“The old believe everything; the middle-aged suspect everything; the young know everything.” (Oscar Wilde) – as seen on the Jack’s Winning Words blog. Jack went on to write – A recent study shows that people, 69 and older, tend to believe too-good-to-be-true promises. Internet feedback shows that middle-agers are conspiracy-prone. If it’s not “the gov’t,” it’s a religious plot, or Wall St. And, of course, it’s nothing new that the young know everything. Haven’t you ever been young? But…beware of stereotypes!
I guess I must still be thinking somewhat like a middle-aged person. I don’t believe in the various conspiracy theories and BS that many of the arch-conservative political groups seem to be trying to spread all of the time; however, I’ve yet to send money to a stranded friend who is apparently stuck in London after someone stole his wallet and passport. I usually tell them that all of my money is currently tied up trying to help the ex-Finance Minister of Botswana get his family fortune out of the country. I suspect that I will take a healthy amount of skepticism with me forever.
I do meet adults from time to time who apparently never grew out of their belief that they already know everything. It’s no longer cute or forgivable in someone who surely should have gained at least enough intelligence to realize how little they actually know. In my real estate business I do run into older people who have become quite trusting of everyone and everything and I try to make sure that I do nothing to betray that trust.
Where are you on the “everything” spectrum? Do you know everything, suspect everything or accept everything? Probably most of us have elements of all three in our personalities, maybe with the scale tipping further towards believing everything as we grow older; although I know some pretty paranoid older people who don’t seem to be able to move beyond the conspiracy-theory mindset. They don’t trust anybody.

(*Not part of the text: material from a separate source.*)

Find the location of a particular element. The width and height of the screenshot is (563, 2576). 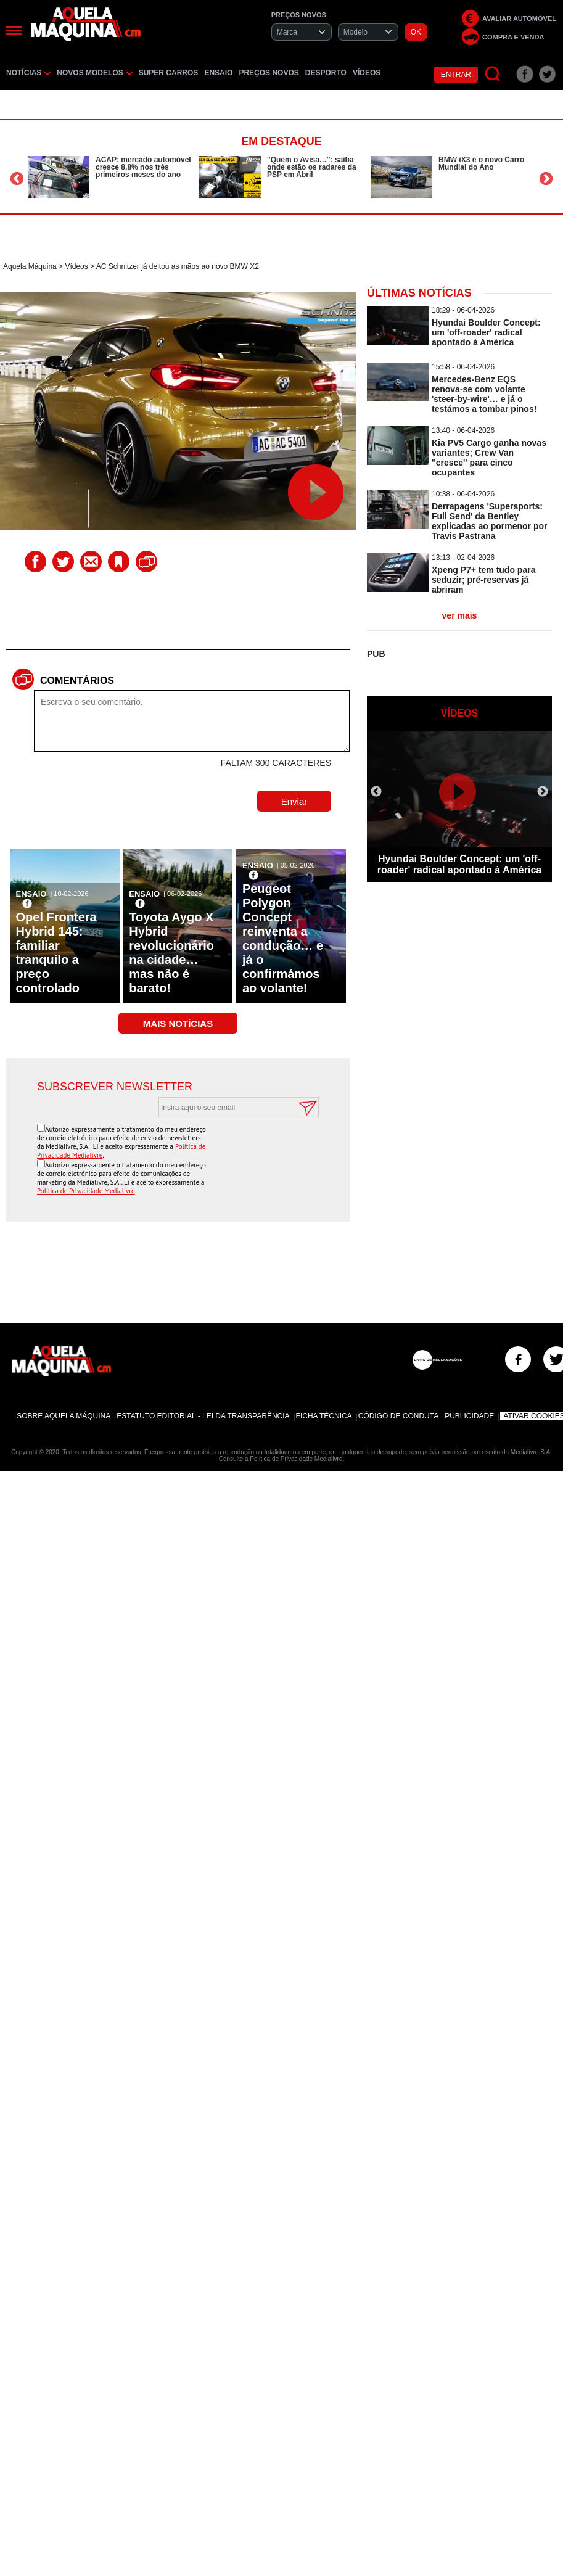 Next [button] is located at coordinates (546, 178).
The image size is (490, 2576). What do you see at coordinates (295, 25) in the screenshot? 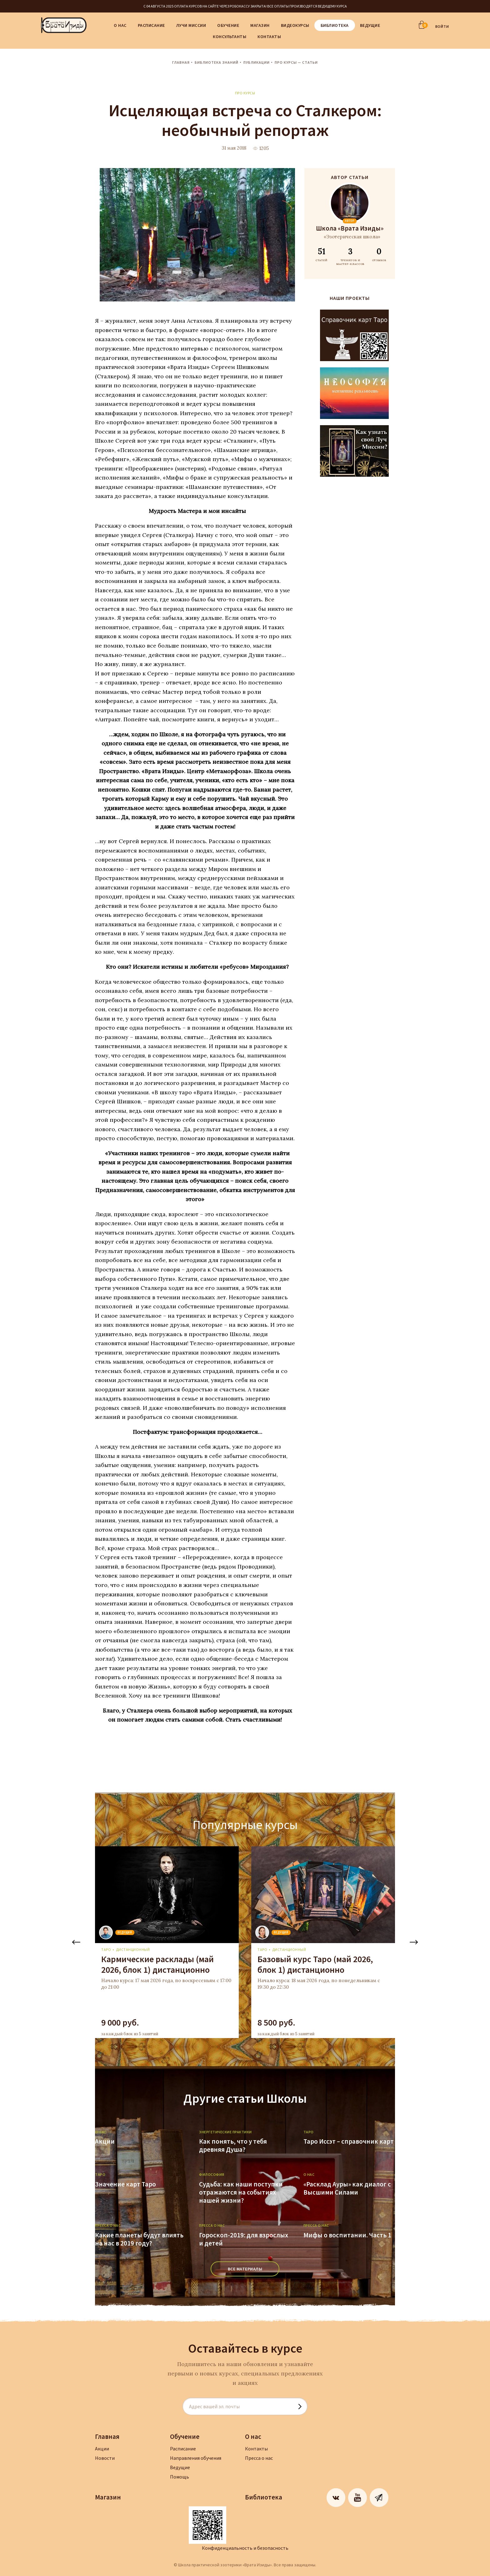 I see `Видеокурсы` at bounding box center [295, 25].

I think another thing happens as you age and that has to do with your religious beliefs. Children start out as believers because they want to please others. They say they believe, without understanding really what that means, because adults in their lives may tell them that they should believe. Somewhere in their youth many tend to wander from those beliefs because they become distracted by other things in life that they think are more important. Their lack of faith may take on what they think is a weighty conscious skepticism about everything they’ve been told to believe up to that point – it’s an intellectual rebellion as much anything rooted in their rebellion against all things that they’ve been told they must do or how they’ve been expected to conduct themselves. Many beers are consumed in colleges as that debate rages into the night.
Later, as true adults, a good number return to religion because they realize that something has been missing from their lives. An unfortunately large number, however, continue their life journey without the touchstone of faith to act as a moral compass and comfort through life’s trials. It takes a crisis or some life changing event to bring most of those people back into some recognition that faith is a key missing element in their lives. Some never make it back and that is sad.
For the older people there almost always comes a moment when they finally ask themselves, “What’s next?” Without faith there is no satisfactory answer to that question. So, maybe it’s not so much as Wilde put it, “The old believe everything”; so much as it is that they finally believe something (again). As I age, I don’t sit around contemplating the end; however, I find increasing comfort in the belief that death here on earth is not the end. That’s actually frees me to go on about a productive life and to enjoy each day.
So, what do you believe? You certainly don’t know everything, and you don’t need to be suspicious about everything and you really shouldn’t believe everything; however, at your very core, you do need to believe in something. For me that something is my faith. What have you got?